* Exercise directions: Reproduce each record exactly. The pictures should be skipped.

* Data in this exercise:
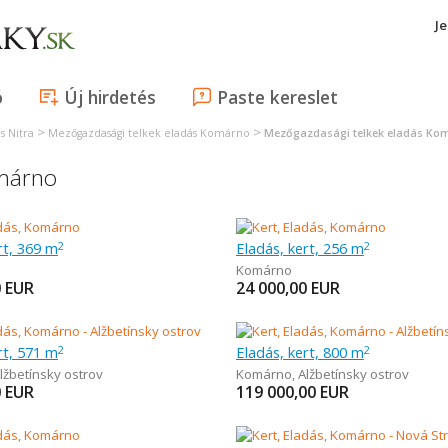
J
ó
Új hirdetés
Paste kereslet
>
>
s Nitra
Mezőgazdasági telkek eladás Komárno
Mezőgazdasági telkek eladás Ko
omárno
rt, 369 m
Eladás, kert, 256 m
2
2
Komárno
0
EUR
24 000,00
EUR
rt, 571 m
Eladás, kert, 800 m
2
2
lžbetínsky ostrov
Komárno
,
Alžbetínsky ostrov
0
EUR
119 000,00
EUR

* Reply:
J
ó
Új hirdetés
Paste kereslet
>
>
s Nitra
Mezőgazdasági telkek eladás Komárno
Mezőgazdasági telkek eladás Ko
omárno
rt, 369 m
Eladás, kert, 256 m
2
2
Komárno
0
EUR
24 000,00
EUR
rt, 571 m
Eladás, kert, 800 m
2
2
lžbetínsky ostrov
Komárno
,
Alžbetínsky ostrov
0
EUR
119 000,00
EUR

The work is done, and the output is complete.